Questions abound at Act 46 merger meeting in Cavendish

By Shawn Cunningham
© 2017 Telegraph Publishing, LLC

Alison DesLauriers fields questions from Cavendish residents. Photos by Shawn Cunningham

About 40 community members gathered in the cafeteria of Cavendish Town Elementary on Tuesday night to hear a presentation on the proposed Act 46 merger of Andover, Baltimore, Cavendish and Chester to create a Green Mountain Unified School District.

They also asked questions of members of the Cavendish Town Elementary School Board and of the Act 46 Study Committee.

Alison DesLauriers, who served as chair of the subcommittee that worked out the details for the merger, gave a PowerPoint presentation explaining how the merger would consolidate six school boards into one, six budgets into one and reduce the amount of work needed by the Two Rivers Supervisory Union. She said the reductions would be part of savings that can be used to increase educational opportunities for students. The merger, she said, would also protect the small school grants and cushion small town districts like Baltimore, Cavendish and Andover from the negative tax consequences of shrinking student populations.

DesLauriers focused on the tax stabilization and educational opportunities aspects of the plan but returned over and over the the idea that passing it would protect the constituent towns from state governance mandates.

After the presentation, members of the audience asked a number of questions about the plan including:

Q. Did Cavendish consider merging with Ludlow?

Board members told the crowd that it was not considered because Cavendish is part of a union high school and the towns in the union – Cavendish, Chester and Andover – would have to vote to dissolve the union. Cavendish board member Doug McBride that there are “simply more opportunities at Green Mountain High.”

Cavendish board member Gene Bont tells how Cavendish and Chester came together years ago.

Cavendish board veteran Gene Bont said that many years ago half the town’s students went to Ludow and half went to Chester High School. The town had no seats on those boards and Cavendish had no buses.
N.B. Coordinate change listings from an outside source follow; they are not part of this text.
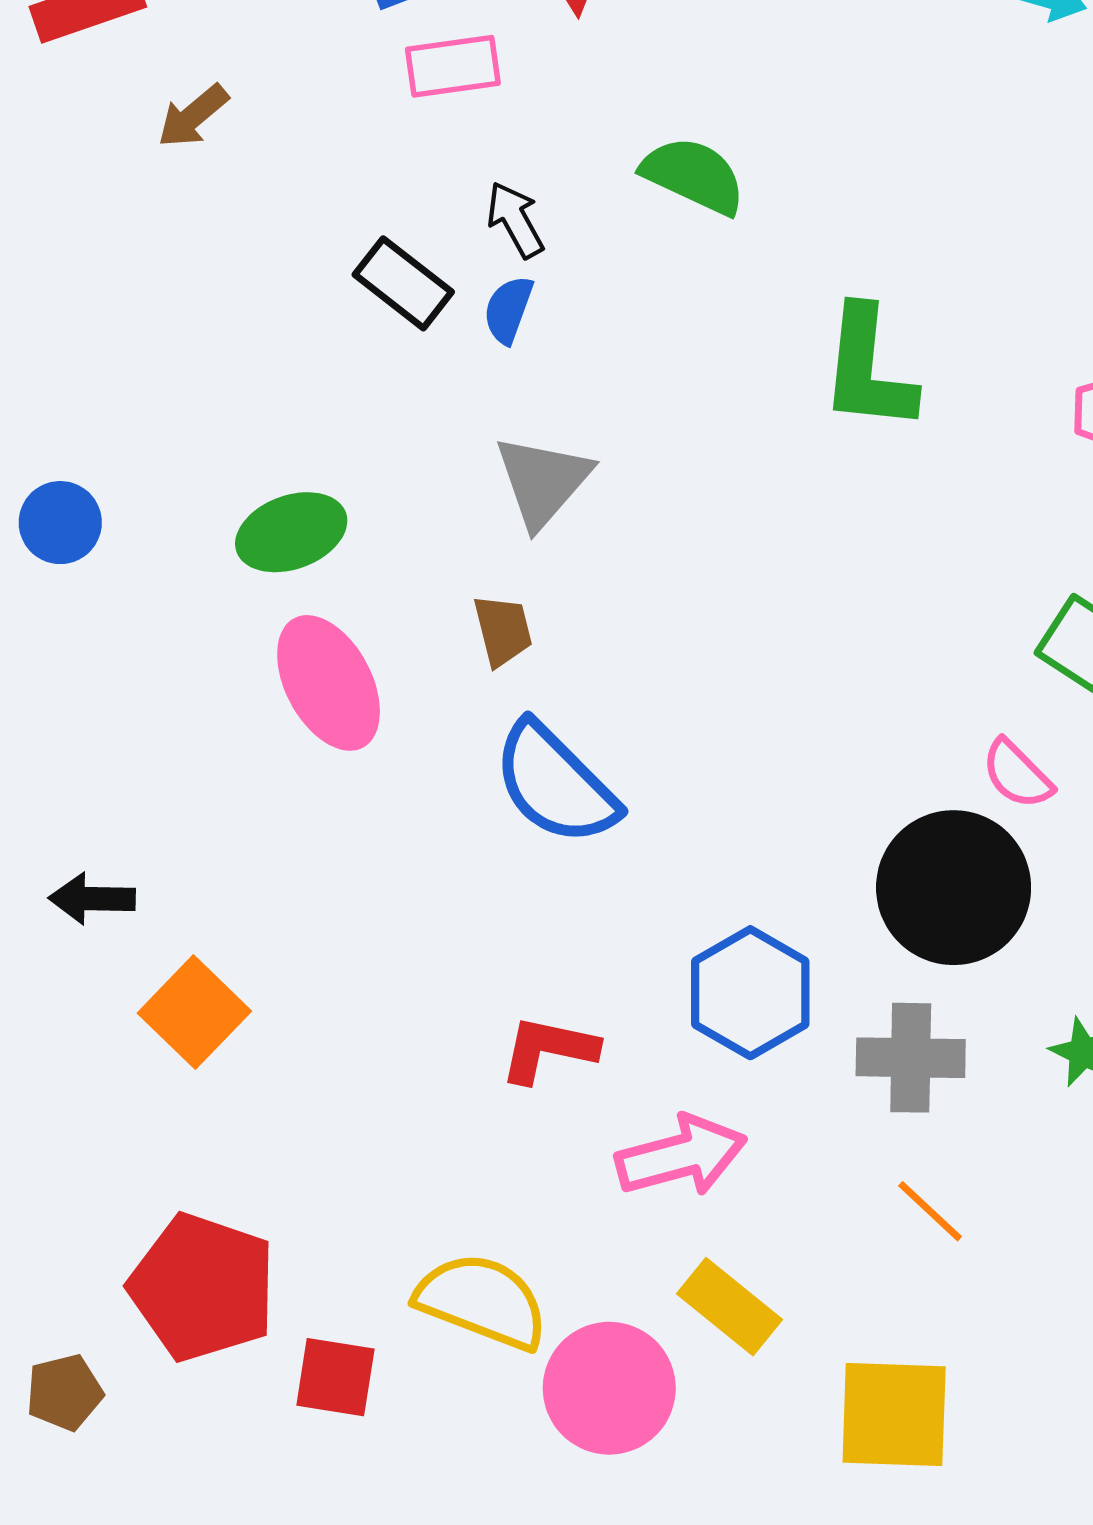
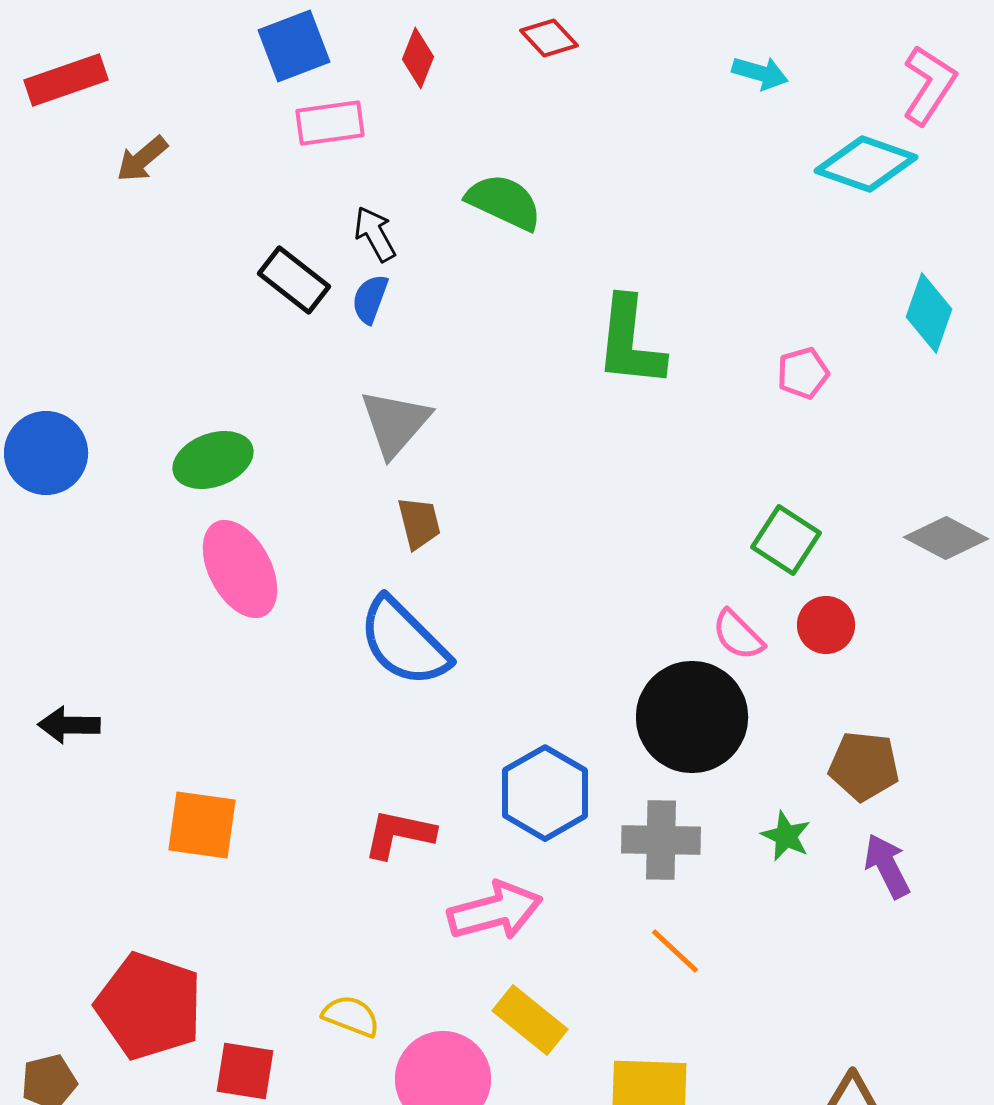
blue circle: (60, 523) -> (46, 453), size x1.4
brown trapezoid: (503, 630) -> (419, 523), moved
orange square: (194, 1012) -> (202, 825), moved, turned -36
yellow semicircle: (482, 1301) -> (351, 1016), size x0.6

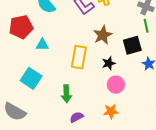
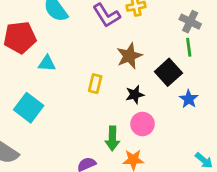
black square: (132, 45) -> (168, 72), turned -30
yellow rectangle: (79, 57) -> (95, 84), size x0.6
green arrow: (66, 94) -> (112, 138), moved

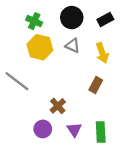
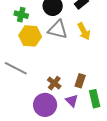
gray triangle: (73, 46) -> (58, 30), size x1.5
brown rectangle: (96, 85) -> (80, 81), moved
purple circle: (43, 129) -> (45, 105), size x1.5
A student participating in extracurricular activities in those days could be hitchhiking home, he said.

Bont remembered that Cavendish sent identical letters to the two schools asking for representation on their boards. Ludlow, according to Bont, rejected the request, saying keep sending “your kids and your money.” On the other hand, Chester repled “why don’t we talk?” With some “sturm und drang” Chester and Cavendish became connected and began working on a new school to replace Chester’s old building (which Bont compared to Black River High School)  and together they built Green Mountain Union High School.

Q. If the merger passes will Two Rivers Supervisory Union be dissolved? Will there be TRSU staff cuts?
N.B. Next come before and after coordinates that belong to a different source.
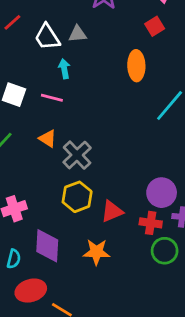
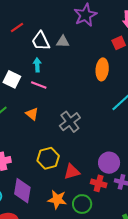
cyan arrow: (64, 69) -> (37, 65), moved
gray cross: (77, 155) -> (70, 122), moved
green circle: (165, 251) -> (82, 204), moved

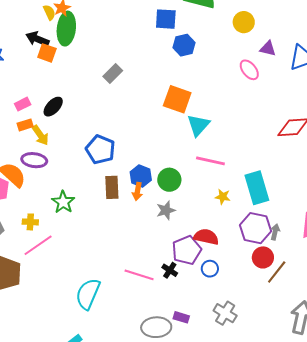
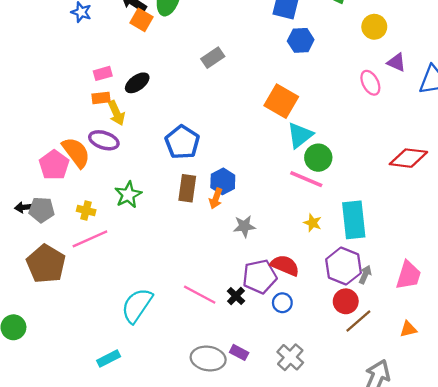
green circle: (169, 180) -> (318, 158), moved

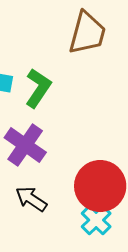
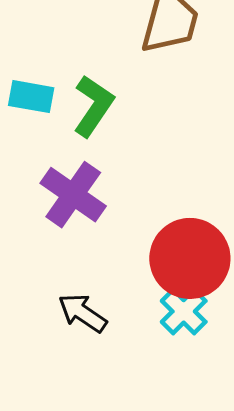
black arrow: (31, 199) -> (83, 313), moved

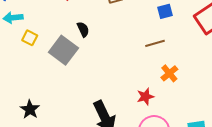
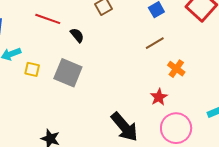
black semicircle: (83, 29) -> (77, 35), moved

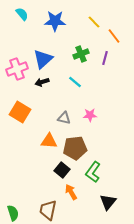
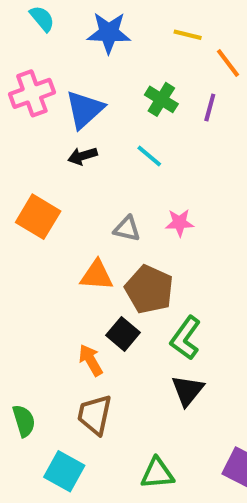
yellow line: (94, 22) -> (188, 35), turned -32
green cross: (81, 54) -> (161, 99), turned -35
pink cross: (17, 69) -> (32, 93), moved
brown pentagon: (75, 148) -> (149, 289), turned 30
orange arrow: (71, 192) -> (91, 360), moved
black triangle: (108, 202) -> (188, 390), moved

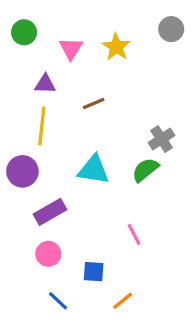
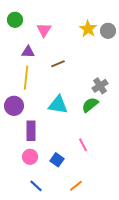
gray circle: (171, 29) -> (108, 31), moved
yellow star: (116, 47) -> (88, 29), moved
purple rectangle: (50, 212) -> (31, 131), turned -60
blue square: (94, 272) -> (57, 160), moved, turned 32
DesLauriers said that if the Ludlow/Mt Holly merger with Mill River passes, the Supervisory Union would have to be reduced in size and if the RED merger also passes, the new district will ask the State Board of Education if it could become a stand alone district without a supervisory union. If not, then the supervisory union would continue but as a much smaller entity primarily through staff cuts.

Q.   What will the expanded educational opportunities be?
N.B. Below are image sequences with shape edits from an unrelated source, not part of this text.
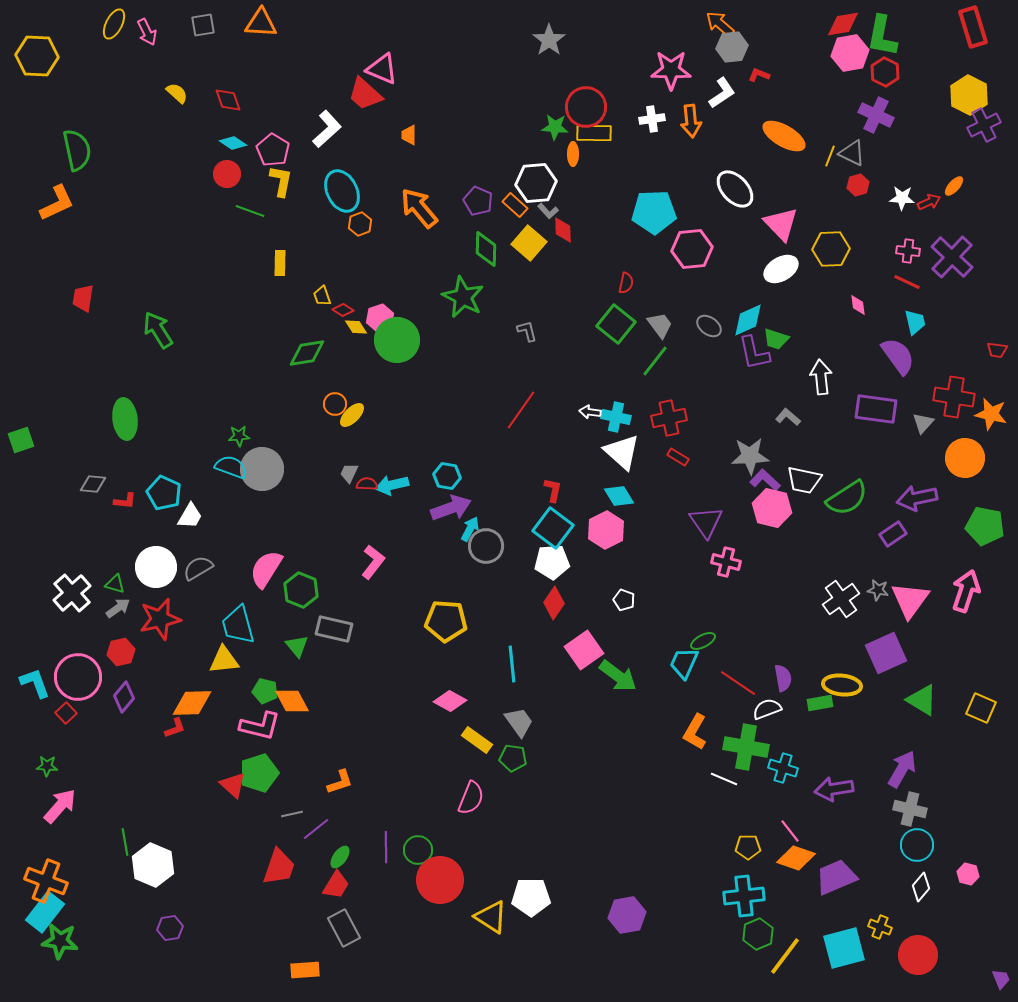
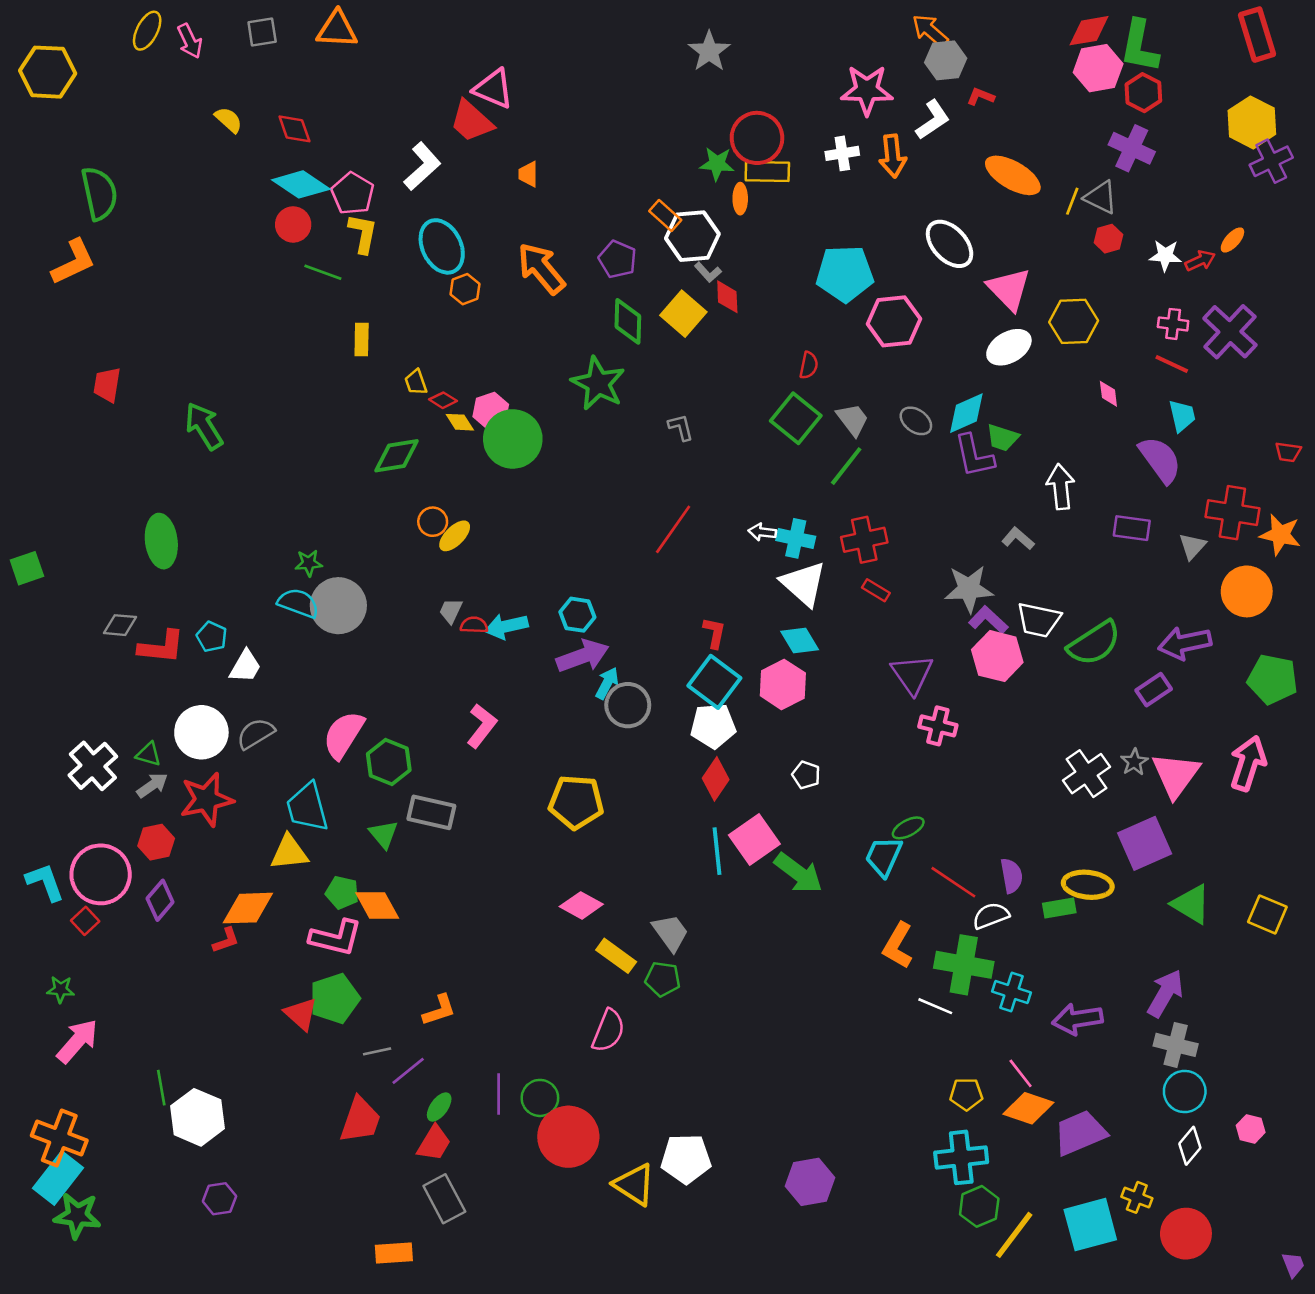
cyan diamond: (233, 143) -> (301, 184), size x1.6
orange rectangle: (515, 205) -> (665, 215), moved
purple rectangle: (876, 409) -> (1132, 528), size x0.7
cyan pentagon: (164, 493) -> (212, 637), size x0.7
red L-shape: (125, 501) -> (161, 647), size x1.6
gray star: (878, 590) -> (1134, 762), turned 30
cyan line: (512, 664) -> (717, 851), moved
Cavendish board member Fred Marin speaks about the protections that will accrue from approving the merger.

DesLauriers said that savings from the merger needs to go back into programming. “You’re going to elect a board of directors who have a say in this,” she said of the vote that will take place on Tuesday, May 2.

Cavendish board member Fred Marin noted that the merger protects the school when student population declines and staff is therefore cut, taking away educational opportunities. As part of the Green Mountain school district, if Cavendish Elementary loses students, it’s less likely it would have to cut staff, said Marin.

“In a small school it only takes a few students and you’re chasing your tail. That’s a waste of experienced teachers and a waste of professional development funds.”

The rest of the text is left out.